NCLEX-RN
NCLEX RN Exam Prep
1. In which of the following ways can a nurse promote sleep for a client experiencing insomnia?
- A. Assist the client in using the bathroom one hour after going to bed
- B. Give the client a massage before bedtime
- C. Tuck bed sheets and blankets tightly around the client once settled in bed
- D. Give the client a pair of socks to wear if their feet become cold
Correct answer: D
Rationale: A nurse can promote sleep for a client experiencing insomnia by addressing factors that may hinder sleep. Cold feet can disrupt sleep, so providing the client with socks to keep their feet warm can enhance comfort and aid in promoting sleep. The correct answer focuses on a direct intervention to address a specific issue that can impact sleep quality. Choices A, B, and C do not directly address the issue of cold feet, which is a common problem that can interfere with sleep in individuals with insomnia. Assisting the client to use the bathroom, giving a massage in the morning, or tucking in bed sheets tightly do not target the discomfort caused by cold feet, making them less effective interventions for promoting sleep in this scenario.
2. What does an individual who believes in the magicoreligious theory of illness and disease think is the cause of illness?
- A. Germs and viruses
- B. Supernatural forces
- C. Eating imbalanced (hot/cold) foods
- D. Imbalance within his or her spiritual nature
Correct answer: B
Rationale: Individuals who adhere to the magicoreligious theory of illness and disease attribute the cause of illness to supernatural forces. In this perspective, the world is perceived as governed by supernatural forces that influence the well-being of individuals. The belief is that these forces can bring about both good and evil outcomes.
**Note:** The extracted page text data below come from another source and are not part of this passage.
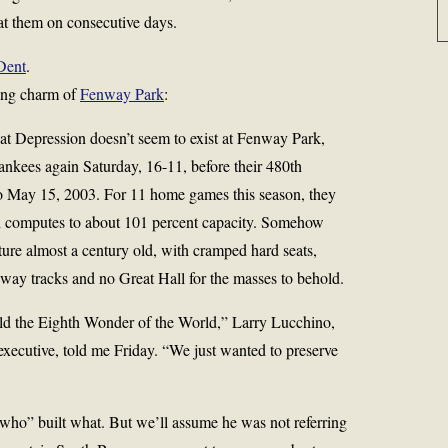
at them on consecutive days.
Dent
.
ring charm of
Fenway Park
:
t Depression doesn’t seem to exist at Fenway Park,
nkees again Saturday, 16-11, before their 480th
 to May 15, 2003. For 11 home games this season, they
h computes to about 101 percent capacity. Somehow
cture almost a century old, with cramped hard seats,
bway tracks and no Great Hall for the masses to behold.
ld the Eighth Wonder of the World,” Larry Lucchino,
executive, told me Friday. “We just wanted to preserve
“who” built what. But we’ll assume he was not referring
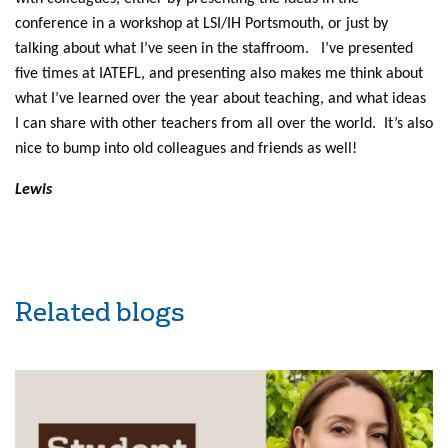
conference in a workshop at LSI/IH Portsmouth, or just by
talking about what I’ve seen in the staffroom. I’ve presented
five times at IATEFL, and presenting also makes me think about
what I’ve learned over the year about teaching, and what ideas
I can share with other teachers from all over the world. It’s also
nice to bump into old colleagues and friends as well!
Lewis
Related blogs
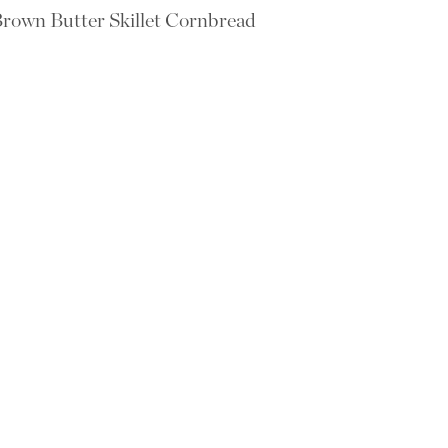
rown Butter Skillet Cornbread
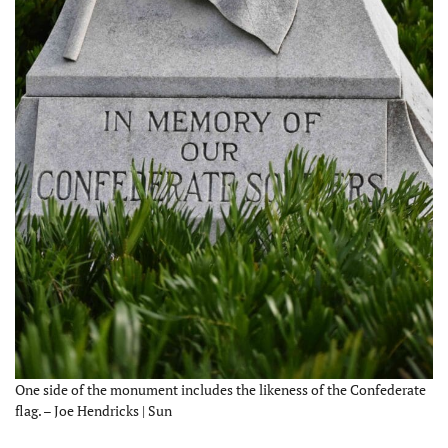
One side of the monument includes the likeness of the Confederate
flag. – Joe Hendricks | Sun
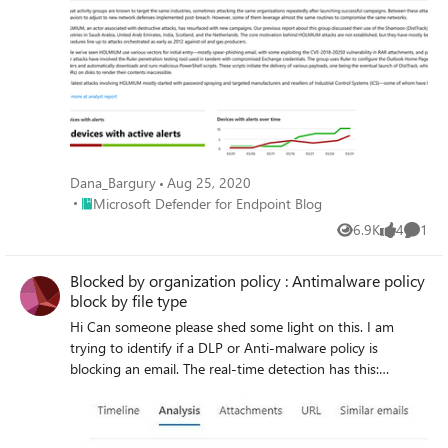
Dana_Bargury
Aug 25, 2020
Place Microsoft Defender for Endpoint Blog
Microsoft Defender for Endpoint Blog
6.9K
4
1
Views
likes
Comme
Blocked by organization policy : Antimalware policy
block by file type
Hi Can someone please shed some light on this. I am
trying to identify if a DLP or Anti-malware policy is
blocking an email. The real-time detection has this:
Primary Override : Source Blocked by organization policy :
Antimalware policy block by file type Would this be one of
the policies in policies & rules>threat policies> anti-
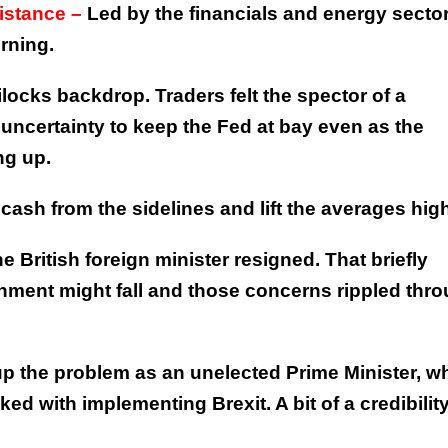
sistance –
Led by the financials and energy sector
rning.
locks backdrop. Traders felt the spector of a
 uncertainty to keep the Fed at bay even as the
ng up.
ash from the sidelines and lift the averages high
e British foreign minister resigned. That briefly
ment might fall and those concerns rippled thr
 the problem as an unelected Prime Minister, w
d with implementing Brexit. A bit of a credibilit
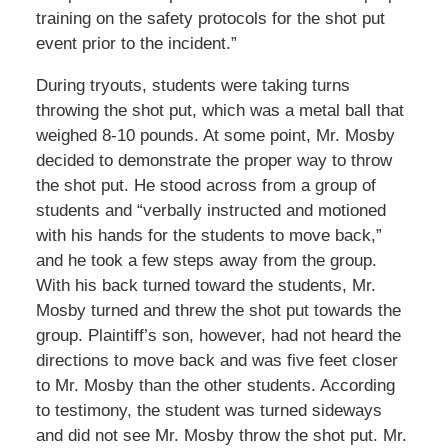
training on the safety protocols for the shot put
event prior to the incident.”
During tryouts, students were taking turns
throwing the shot put, which was a metal ball that
weighed 8-10 pounds. At some point, Mr. Mosby
decided to demonstrate the proper way to throw
the shot put. He stood across from a group of
students and “verbally instructed and motioned
with his hands for the students to move back,”
and he took a few steps away from the group.
With his back turned toward the students, Mr.
Mosby turned and threw the shot put towards the
group. Plaintiff’s son, however, had not heard the
directions to move back and was five feet closer
to Mr. Mosby than the other students. According
to testimony, the student was turned sideways
and did not see Mr. Mosby throw the shot put. Mr.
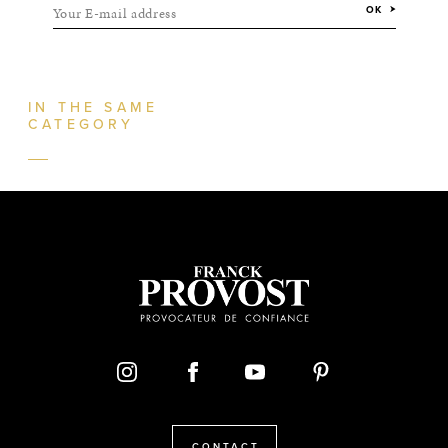
Your E-mail address
OK
IN THE SAME
CATEGORY
CONTACT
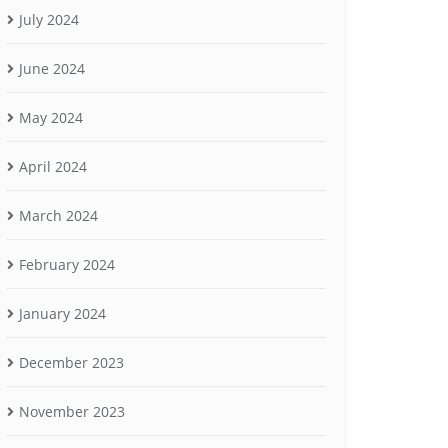
July 2024
June 2024
May 2024
April 2024
March 2024
February 2024
January 2024
December 2023
November 2023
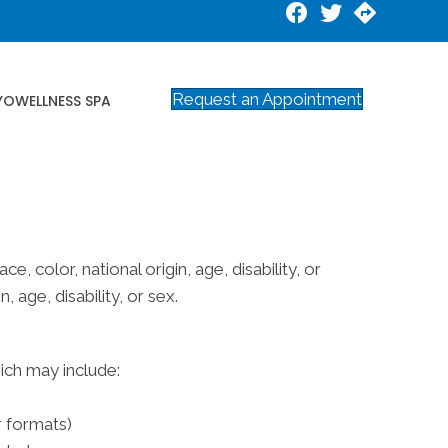
Request an Appointment
YOWELLNESS SPA
e, color, national origin, age, disability, or
 age, disability, or sex.
hich may include:
r formats)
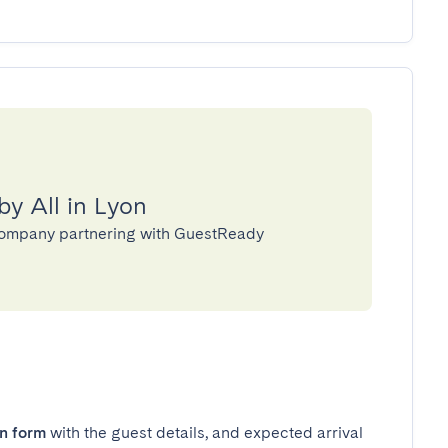
by All in Lyon
 company partnering with GuestReady
in form
with the guest details, and expected arrival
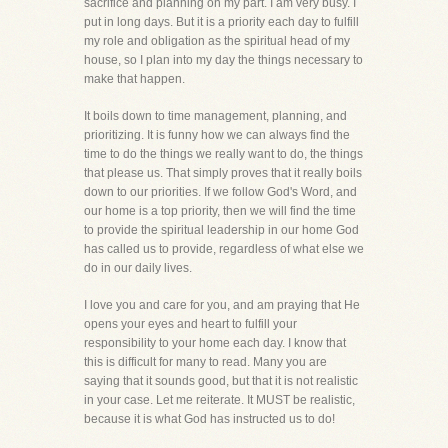
sacrifice and planning on my part. I am very busy. I
put in long days. But it is a priority each day to fulfill
my role and obligation as the spiritual head of my
house, so I plan into my day the things necessary to
make that happen.
It boils down to time management, planning, and
prioritizing. It is funny how we can always find the
time to do the things we really want to do, the things
that please us. That simply proves that it really boils
down to our priorities. If we follow God's Word, and
our home is a top priority, then we will find the time
to provide the spiritual leadership in our home God
has called us to provide, regardless of what else we
do in our daily lives.
I love you and care for you, and am praying that He
opens your eyes and heart to fulfill your
responsibility to your home each day. I know that
this is difficult for many to read. Many you are
saying that it sounds good, but that it is not realistic
in your case. Let me reiterate. It MUST be realistic,
because it is what God has instructed us to do!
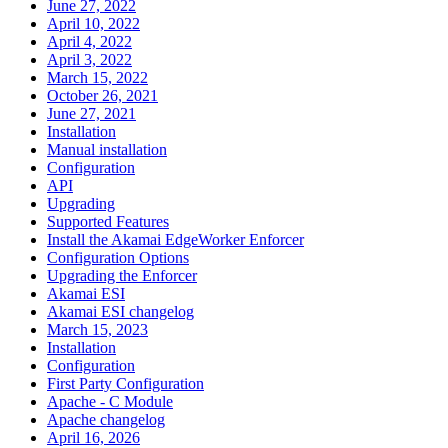
June 27, 2022
April 10, 2022
April 4, 2022
April 3, 2022
March 15, 2022
October 26, 2021
June 27, 2021
Installation
Manual installation
Configuration
API
Upgrading
Supported Features
Install the Akamai EdgeWorker Enforcer
Configuration Options
Upgrading the Enforcer
Akamai ESI
Akamai ESI changelog
March 15, 2023
Installation
Configuration
First Party Configuration
Apache - C Module
Apache changelog
April 16, 2026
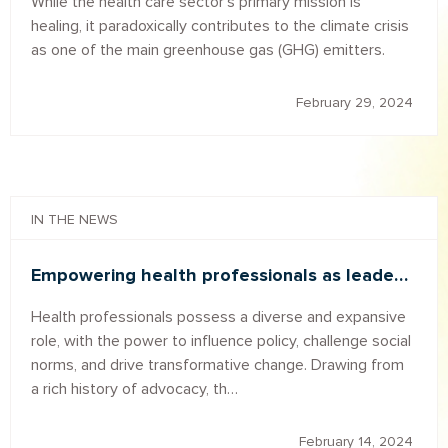
While the health care sector's primary mission is
healing, it paradoxically contributes to the climate crisis
as one of the main greenhouse gas (GHG) emitters.
February 29, 2024
IN THE NEWS
Empowering health professionals as leade…
Health professionals possess a diverse and expansive
role, with the power to influence policy, challenge social
norms, and drive transformative change. Drawing from
a rich history of advocacy, th…
February 14, 2024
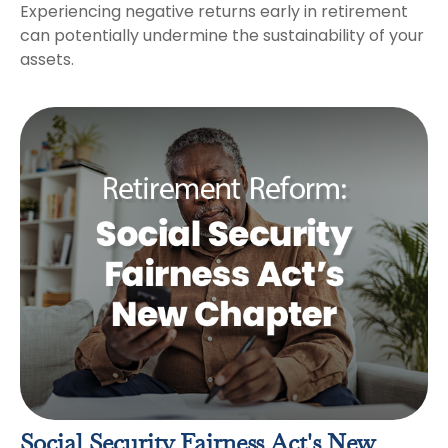
Experiencing negative returns early in retirement
can potentially undermine the sustainability of your
assets.
Social Security Fairness Act's New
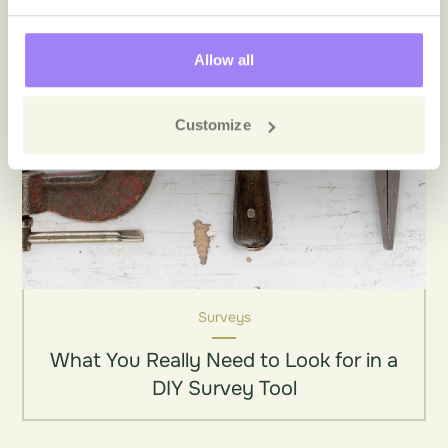
Allow all
Customize
Surveys
What You Really Need to Look for in a
DIY Survey Tool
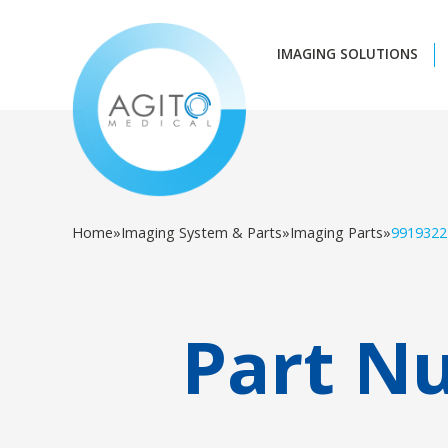
IMAGING SOLUTIONS
Home
»
Imaging System & Parts
»
Imaging Parts
»
9919322
Part N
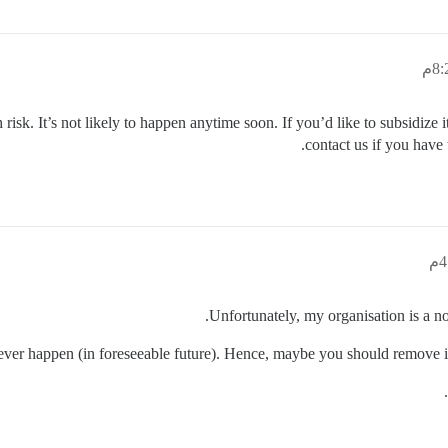
risk. It’s not likely to happen anytime soon. If you’d like to subsidize 
contact us if you have
Unfortunately, my organisation is a no
l never happen (in foreseeable future). Hence, maybe you should remove it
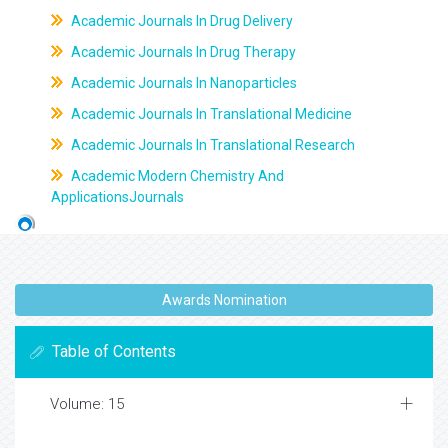
Academic Journals In Drug Delivery
Academic Journals In Drug Therapy
Academic Journals In Nanoparticles
Academic Journals In Translational Medicine
Academic Journals In Translational Research
Academic Modern Chemistry And
ApplicationsJournals
Awards Nomination
Table of Contents
Volume: 15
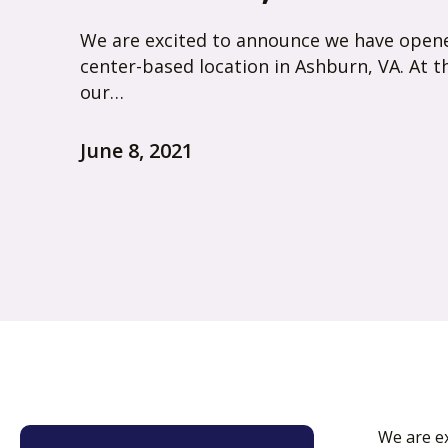
We are excited to announce we have open
center-based location in Ashburn, VA. At t
our…
June 8, 2021
We are e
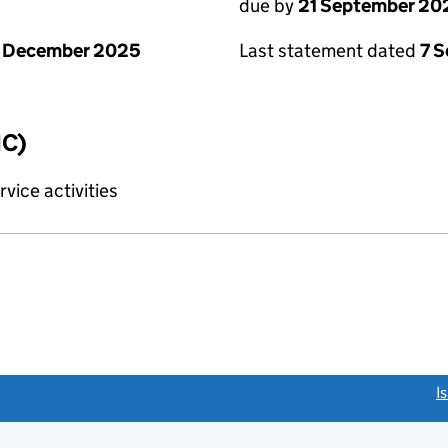
due by
21 September 20
1 December 2025
Last statement dated
7 
IC)
vice activities
link opens a new window)
I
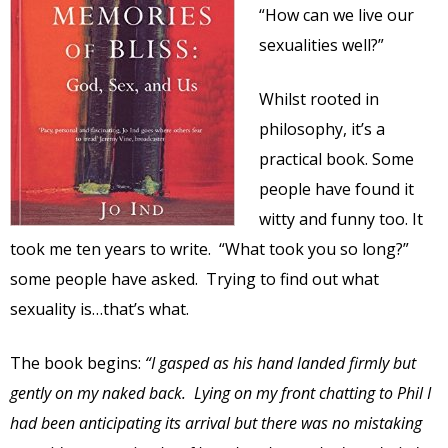
“How can we live our
sexualities well?”
Whilst rooted in
philosophy, it’s a
practical book. Some
people have found it
witty and funny too. It
took me ten years to write. “What took you so long?”
some people have asked. Trying to find out what
sexuality is…that’s what.
The book begins:
“I gasped as his hand landed firmly but
gently on my naked back. Lying on my front chatting to Phil I
had been anticipating its arrival but there was no mistaking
Choices A, C, and D are incorrect. Germs and viruses are associated with the biomedical theory of illness. Eating imbalanced hot or cold foods is linked to the yin/yang naturalist theory. Imbalance within one's spiritual nature is not a recognized cause of illness in any of the established theories of illness.
3. When a sequence of repeated weights is necessary, the healthcare provider should aim to weigh the patient at the same time of day and with consistent clothing. Using a standardized balance or electronic standing scale is recommended for accurate measurements. The patient should remove shoes and heavy outer clothing. It is not required for the patient to always be weighed in undergarments. What is the most appropriate indicator of the patient's overall well-being?
- A. General health
- B. Genetic makeup
- C. Nutritional status
- D. Activity and exercise patterns
Correct answer: A
Rationale: Weight measurements are essential to assess general health, particularly in monitoring growth patterns. Height and weight recordings are crucial indicators of overall well-being, reflecting the individual's health status. Genetic makeup does not change with weight fluctuations, making it an inappropriate indicator. Nutritional status and activity levels can influence weight but are not as comprehensive as general health in reflecting overall well-being.
4. Which of these techniques uses the sense of touch to assess texture, temperature, moisture, and swelling when assessing a patient?
- A. Palpation
- B. Inspection
- C. Percussion
- D. Auscultation
Correct answer: A
Rationale: The correct answer is Palpation. Palpation involves using the sense of touch to assess texture, temperature, moisture, and swelling in a patient. This technique allows the nurse to feel for abnormalities and changes in the patient's tissues. Inspection primarily relies on visual assessment, while percussion involves tapping on the body to produce sounds and assess underlying structures. Auscultation, on the other hand, involves listening to sounds within the body using a stethoscope. Therefore, in the context of assessing texture, temperature, moisture, and swelling, palpation is the most appropriate technique.
5. A parent calls the pediatric clinic and is frantic about the bottle of cleaning fluid her child drank for 20 minutes. Which of the following is the most important instruction the nurse can give the parent?
- A. This too shall pass.
- B. Take the child immediately to the ER
- C. Contact the Poison Control Center quickly
- D. Give the child syrup of ipecac
Correct answer: C
Rationale: In situations where a child has ingested a potentially harmful substance, contacting the Poison Control Center quickly is crucial. The Poison Control Center can provide specific guidance tailored to the child's situation, which can include whether immediate medical attention is necessary or if any actions need to be taken at home. Option A, 'This too shall pass,' is not appropriate as it dismisses the seriousness of the situation. Option B, 'Take the child immediately to the ER,' may not always be the best course of action without guidance from experts. Option D, 'Give the child syrup of ipecac,' is outdated advice and not recommended as a first response to poisoning incidents.